[[ Listed entries open ]]

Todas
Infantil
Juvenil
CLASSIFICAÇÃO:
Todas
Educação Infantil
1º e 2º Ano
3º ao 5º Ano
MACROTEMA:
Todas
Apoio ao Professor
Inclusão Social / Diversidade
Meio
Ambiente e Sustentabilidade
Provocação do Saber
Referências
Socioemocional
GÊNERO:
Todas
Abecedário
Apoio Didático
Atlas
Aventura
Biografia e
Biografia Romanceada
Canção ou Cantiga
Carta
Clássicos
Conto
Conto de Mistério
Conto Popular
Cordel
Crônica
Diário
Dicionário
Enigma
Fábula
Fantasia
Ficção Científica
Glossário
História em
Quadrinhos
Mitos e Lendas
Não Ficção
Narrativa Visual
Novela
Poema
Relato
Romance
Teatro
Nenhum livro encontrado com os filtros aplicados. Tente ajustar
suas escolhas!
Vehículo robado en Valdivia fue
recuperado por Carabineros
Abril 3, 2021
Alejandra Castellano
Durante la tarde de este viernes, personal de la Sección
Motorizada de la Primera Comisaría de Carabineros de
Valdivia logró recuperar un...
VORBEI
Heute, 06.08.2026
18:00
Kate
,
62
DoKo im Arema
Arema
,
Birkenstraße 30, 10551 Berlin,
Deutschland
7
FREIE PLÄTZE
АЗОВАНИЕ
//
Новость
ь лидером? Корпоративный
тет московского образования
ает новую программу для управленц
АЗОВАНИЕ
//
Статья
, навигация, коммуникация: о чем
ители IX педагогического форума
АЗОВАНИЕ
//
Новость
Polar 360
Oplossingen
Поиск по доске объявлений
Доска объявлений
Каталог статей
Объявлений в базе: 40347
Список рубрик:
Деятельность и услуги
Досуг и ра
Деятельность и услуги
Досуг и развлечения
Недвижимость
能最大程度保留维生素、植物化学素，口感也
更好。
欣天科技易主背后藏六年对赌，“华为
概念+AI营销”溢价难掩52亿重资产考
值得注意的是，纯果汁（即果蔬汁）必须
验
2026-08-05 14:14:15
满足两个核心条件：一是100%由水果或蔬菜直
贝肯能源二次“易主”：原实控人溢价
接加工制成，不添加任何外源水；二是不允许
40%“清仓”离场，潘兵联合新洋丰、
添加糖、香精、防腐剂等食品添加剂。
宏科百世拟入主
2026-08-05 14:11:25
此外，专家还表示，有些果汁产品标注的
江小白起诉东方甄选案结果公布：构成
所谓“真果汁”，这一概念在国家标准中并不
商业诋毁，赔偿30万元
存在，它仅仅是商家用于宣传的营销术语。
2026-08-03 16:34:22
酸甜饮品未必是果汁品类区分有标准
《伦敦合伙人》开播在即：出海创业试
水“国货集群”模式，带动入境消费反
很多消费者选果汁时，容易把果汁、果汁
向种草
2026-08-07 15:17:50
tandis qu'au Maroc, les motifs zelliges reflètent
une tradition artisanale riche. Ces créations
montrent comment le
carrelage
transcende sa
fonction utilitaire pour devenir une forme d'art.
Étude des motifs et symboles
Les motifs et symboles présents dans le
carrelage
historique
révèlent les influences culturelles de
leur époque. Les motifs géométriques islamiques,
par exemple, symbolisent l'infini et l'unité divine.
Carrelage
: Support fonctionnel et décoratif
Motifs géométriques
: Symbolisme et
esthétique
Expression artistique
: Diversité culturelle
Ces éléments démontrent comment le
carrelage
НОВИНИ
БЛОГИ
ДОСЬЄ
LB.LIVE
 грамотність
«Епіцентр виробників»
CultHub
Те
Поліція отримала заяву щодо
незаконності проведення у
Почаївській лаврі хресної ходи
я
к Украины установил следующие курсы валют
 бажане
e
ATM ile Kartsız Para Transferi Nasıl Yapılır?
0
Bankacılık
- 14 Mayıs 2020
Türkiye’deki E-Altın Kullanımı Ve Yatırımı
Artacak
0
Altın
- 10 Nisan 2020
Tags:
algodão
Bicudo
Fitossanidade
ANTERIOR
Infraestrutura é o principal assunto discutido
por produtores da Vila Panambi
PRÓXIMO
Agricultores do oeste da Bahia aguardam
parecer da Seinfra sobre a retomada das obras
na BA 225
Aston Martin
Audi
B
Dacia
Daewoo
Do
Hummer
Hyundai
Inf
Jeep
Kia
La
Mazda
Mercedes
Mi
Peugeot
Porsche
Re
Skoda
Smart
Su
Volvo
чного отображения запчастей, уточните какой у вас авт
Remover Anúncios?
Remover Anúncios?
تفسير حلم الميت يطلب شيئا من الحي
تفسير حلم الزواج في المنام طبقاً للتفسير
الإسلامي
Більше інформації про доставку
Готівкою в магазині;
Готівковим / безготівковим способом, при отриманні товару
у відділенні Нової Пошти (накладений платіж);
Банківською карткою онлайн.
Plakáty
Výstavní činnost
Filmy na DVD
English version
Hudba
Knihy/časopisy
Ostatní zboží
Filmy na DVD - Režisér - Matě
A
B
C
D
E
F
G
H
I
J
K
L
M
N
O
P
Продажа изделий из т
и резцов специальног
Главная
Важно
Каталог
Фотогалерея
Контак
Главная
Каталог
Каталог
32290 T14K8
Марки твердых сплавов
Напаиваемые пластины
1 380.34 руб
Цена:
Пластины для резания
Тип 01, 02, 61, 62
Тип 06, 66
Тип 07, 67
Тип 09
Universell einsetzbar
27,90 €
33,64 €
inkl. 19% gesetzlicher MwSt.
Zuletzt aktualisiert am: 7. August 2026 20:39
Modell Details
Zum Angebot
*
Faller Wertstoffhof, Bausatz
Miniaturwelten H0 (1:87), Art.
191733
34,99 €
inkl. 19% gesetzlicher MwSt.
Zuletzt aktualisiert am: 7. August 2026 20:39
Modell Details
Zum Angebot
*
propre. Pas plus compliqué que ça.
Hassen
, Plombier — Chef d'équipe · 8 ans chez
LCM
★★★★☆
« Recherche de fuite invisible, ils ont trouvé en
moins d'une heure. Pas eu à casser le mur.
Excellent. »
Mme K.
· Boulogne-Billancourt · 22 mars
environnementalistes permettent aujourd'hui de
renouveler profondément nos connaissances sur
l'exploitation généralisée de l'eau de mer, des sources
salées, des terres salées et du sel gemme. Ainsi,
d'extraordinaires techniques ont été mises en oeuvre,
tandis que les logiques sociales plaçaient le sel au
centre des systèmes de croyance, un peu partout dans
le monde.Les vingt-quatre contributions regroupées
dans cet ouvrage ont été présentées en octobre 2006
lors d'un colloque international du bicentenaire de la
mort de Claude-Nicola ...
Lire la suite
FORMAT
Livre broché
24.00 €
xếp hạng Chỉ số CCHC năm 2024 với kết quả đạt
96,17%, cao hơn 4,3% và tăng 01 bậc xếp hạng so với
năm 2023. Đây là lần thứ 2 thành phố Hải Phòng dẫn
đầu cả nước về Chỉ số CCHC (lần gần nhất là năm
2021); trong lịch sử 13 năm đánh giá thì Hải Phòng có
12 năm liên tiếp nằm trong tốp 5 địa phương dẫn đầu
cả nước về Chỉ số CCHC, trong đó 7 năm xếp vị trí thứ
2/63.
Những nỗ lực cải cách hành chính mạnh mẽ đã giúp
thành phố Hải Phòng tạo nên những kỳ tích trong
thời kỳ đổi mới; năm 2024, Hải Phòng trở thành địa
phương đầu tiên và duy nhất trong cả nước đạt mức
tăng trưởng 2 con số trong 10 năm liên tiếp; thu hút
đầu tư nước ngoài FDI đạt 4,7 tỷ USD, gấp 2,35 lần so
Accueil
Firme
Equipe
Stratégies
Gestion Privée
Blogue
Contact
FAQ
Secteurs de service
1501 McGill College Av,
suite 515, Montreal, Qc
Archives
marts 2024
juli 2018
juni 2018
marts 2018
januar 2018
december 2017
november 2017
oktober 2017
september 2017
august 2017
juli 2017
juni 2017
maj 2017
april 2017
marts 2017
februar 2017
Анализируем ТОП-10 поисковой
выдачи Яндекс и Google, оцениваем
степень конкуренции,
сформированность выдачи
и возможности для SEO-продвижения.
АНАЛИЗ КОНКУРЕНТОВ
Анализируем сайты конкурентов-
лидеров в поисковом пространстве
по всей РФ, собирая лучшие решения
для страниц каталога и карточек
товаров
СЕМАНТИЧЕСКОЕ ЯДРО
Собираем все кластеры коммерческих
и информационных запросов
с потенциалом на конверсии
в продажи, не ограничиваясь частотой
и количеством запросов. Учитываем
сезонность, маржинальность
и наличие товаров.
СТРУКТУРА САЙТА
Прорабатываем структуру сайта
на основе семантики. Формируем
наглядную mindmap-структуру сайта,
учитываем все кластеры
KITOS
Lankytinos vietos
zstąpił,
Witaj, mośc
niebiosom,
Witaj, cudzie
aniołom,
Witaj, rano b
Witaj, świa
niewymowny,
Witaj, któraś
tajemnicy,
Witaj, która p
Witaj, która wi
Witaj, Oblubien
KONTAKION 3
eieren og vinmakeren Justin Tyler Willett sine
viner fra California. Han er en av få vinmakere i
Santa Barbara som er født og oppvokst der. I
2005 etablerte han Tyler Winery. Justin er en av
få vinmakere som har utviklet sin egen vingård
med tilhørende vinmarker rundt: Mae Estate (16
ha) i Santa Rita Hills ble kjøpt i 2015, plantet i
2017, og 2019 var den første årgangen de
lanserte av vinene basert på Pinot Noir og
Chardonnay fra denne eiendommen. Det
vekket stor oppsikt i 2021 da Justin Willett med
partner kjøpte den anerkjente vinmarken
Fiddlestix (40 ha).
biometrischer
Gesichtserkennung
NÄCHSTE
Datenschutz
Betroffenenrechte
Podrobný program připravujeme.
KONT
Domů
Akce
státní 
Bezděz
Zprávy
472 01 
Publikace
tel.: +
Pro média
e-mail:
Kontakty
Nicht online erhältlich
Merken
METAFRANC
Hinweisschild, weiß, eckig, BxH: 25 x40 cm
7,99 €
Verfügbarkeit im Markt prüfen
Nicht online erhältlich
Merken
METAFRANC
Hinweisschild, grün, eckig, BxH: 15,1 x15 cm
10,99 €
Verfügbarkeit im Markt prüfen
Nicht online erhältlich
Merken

[[ Listed entries closed ]]

Aim of the exercise
Your reply is to repeat, unchanged, the lines above running from the one with "值得注意的是，纯果汁（即果蔬汁）必须" up to and including the one with "2026-08-03 16:34:22".

Your response
值得注意的是，纯果汁（即果蔬汁）必须
验
2026-08-05 14:14:15
满足两个核心条件：一是100%由水果或蔬菜直
贝肯能源二次“易主”：原实控人溢价
接加工制成，不添加任何外源水；二是不允许
40%“清仓”离场，潘兵联合新洋丰、
添加糖、香精、防腐剂等食品添加剂。
宏科百世拟入主
2026-08-05 14:11:25
此外，专家还表示，有些果汁产品标注的
江小白起诉东方甄选案结果公布：构成
所谓“真果汁”，这一概念在国家标准中并不
商业诋毁，赔偿30万元
存在，它仅仅是商家用于宣传的营销术语。
2026-08-03 16:34:22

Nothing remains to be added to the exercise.